Père Monet : Il y a division, oui.

Le sénateur Andreychuk : Il me semble qu'en prévoyant quelque chose pendant la cérémonie avant le serment, pour expliquer que c'est ainsi que nous jurons allégeance au Canada, ce serait mieux que de prêtre deux serments.

Père Monet : Vous l'exprimez très bien, à mon avis.

Les détails de la cérémonie doivent être précisés. Ce serait peut-être mieux d'avoir une explication avant plutôt qu'après. Peut-être vaudrait-il mieux donner une espèce de symbole aux sénateurs, dans ce cas, quand ils prêtent leur serment d'allégeance, qui soit nettement un symbole canadien.

Je n'en sais rien. Je sais que les membres de la Chambre des communes portent une épinglette ronde illustré d'une masse. Est-ce que les sénateurs la portent aussi?

Le président : Nous en avons de rouges, oui.

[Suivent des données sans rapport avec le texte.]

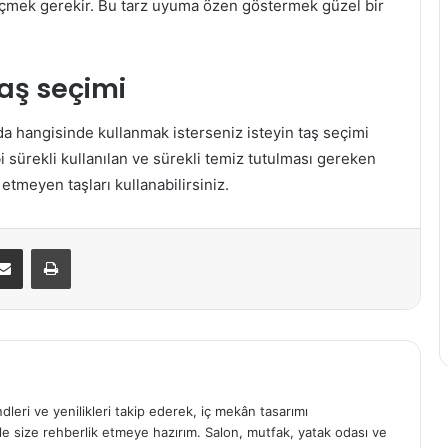
eçmek gerekir. Bu tarz uyuma özen göstermek güzel bir
taş seçimi
a hangisinde kullanmak isterseniz isteyin taş seçimi
 sürekli kullanılan ve sürekli temiz tutulması gereken
 etmeyen taşları kullanabilirsiniz.
E-Posta ile paylaş
Yazdır
ndleri ve yenilikleri takip ederek, iç mekân tasarımı
e size rehberlik etmeye hazırım. Salon, mutfak, yatak odası ve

Père Monet : Vous avez donc déjà un symbole. Peut-être que ce pourrait être quelque chose de ce genre. Il faudrait nous réunir pour un remue-méninges. Il pourrait y avoir un symbole. J'improvise, en ce moment. Il n'y a pas très longtemps, lors de l'installation de la Gouverneure générale, les couleurs des différents ordres du Canada lui ont été présentées. Le grand sceau du Canada, dont elle est la gardienne, lui a été remis. Là encore, ce sont tous des symboles, mais ils représentent une riche réalité. Ils canadianisent la fonction. Il pourrait y avoir quelque chose du genre qui canadianiserait le serment et lui donnerait une signification canadienne.

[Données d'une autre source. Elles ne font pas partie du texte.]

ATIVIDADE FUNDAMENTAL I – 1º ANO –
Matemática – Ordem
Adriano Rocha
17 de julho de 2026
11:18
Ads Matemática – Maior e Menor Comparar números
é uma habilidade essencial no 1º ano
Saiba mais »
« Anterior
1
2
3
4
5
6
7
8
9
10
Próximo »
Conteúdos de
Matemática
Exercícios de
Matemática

Le sénateur Andreychuk : Je prends mes fonctions au Sénat très à cœur, comme, j'en suis sûre, tous les honorables sénateurs. J'ai déjà prononcé mon serment d'allégeance. Maintenant, nous allons dire aux nouveaux sénateurs : « Voici ce que vous devez faire. Il y a un serment d'allégeance, et un autre serment à prêter. » Cela fait surgir la question : Devons-nous tous prêter le deuxième serment? Si je le fais, j'admets qu'il manquait quelque chose à mon allégeance au Canada, ce qui n'est pas le cas, selon moi. Je pense que c'est une admission de quelque chose qui me trouble.

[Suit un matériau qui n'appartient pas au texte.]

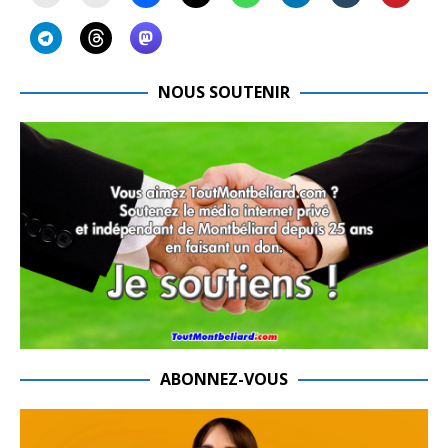
NOUS SOUTENIR
ABONNEZ-VOUS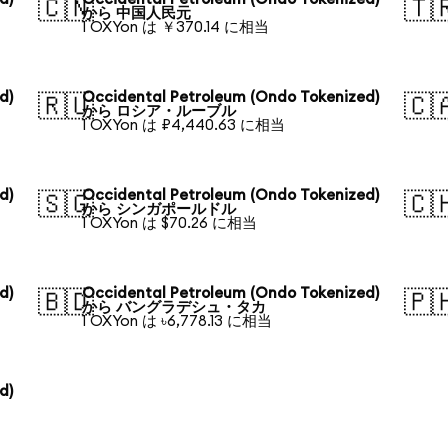
🇨🇳
🇹
から 中国人民元
1 OXYon は ￥370.14 に相当
d)
Occidental Petroleum (Ondo Tokenized)
🇷🇺
🇨
から ロシア・ルーブル
1 OXYon は ₽4,440.63 に相当
d)
Occidental Petroleum (Ondo Tokenized)
🇸🇬
🇨
から シンガポールドル
1 OXYon は $70.26 に相当
d)
Occidental Petroleum (Ondo Tokenized)
🇧🇩
🇵
から バングラデシュ・タカ
1 OXYon は ৳6,778.13 に相当
d)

Père Monet : Je ne prône pas un deuxième serment. Peut-être un deuxième serment règlerait-il les choses, mais peut- être qu'il vaudrait mieux avoir une autre affirmation de nos devoirs à l'égard de l'intégrité du pays, qui peut être représentée lors de l'initiation des sénateurs. Ce pourrait être un bon modèle pour d'autres organes aussi. Il faudrait un groupe de réflexion sur la question.

Le sénateur Andreychuk : J'aime bien ce que nous faisions, en désignant des Canadiens à la fonction de Gouverneur général. J'ai entrepris une profonde réflexion sur la manière dont nous modifions toutes nos capacités sans rien changer de leurs valeurs intrinsèques. C'est ce que je rechercherais, si nous adoptions la voie de la canadianisation de l'allégeance.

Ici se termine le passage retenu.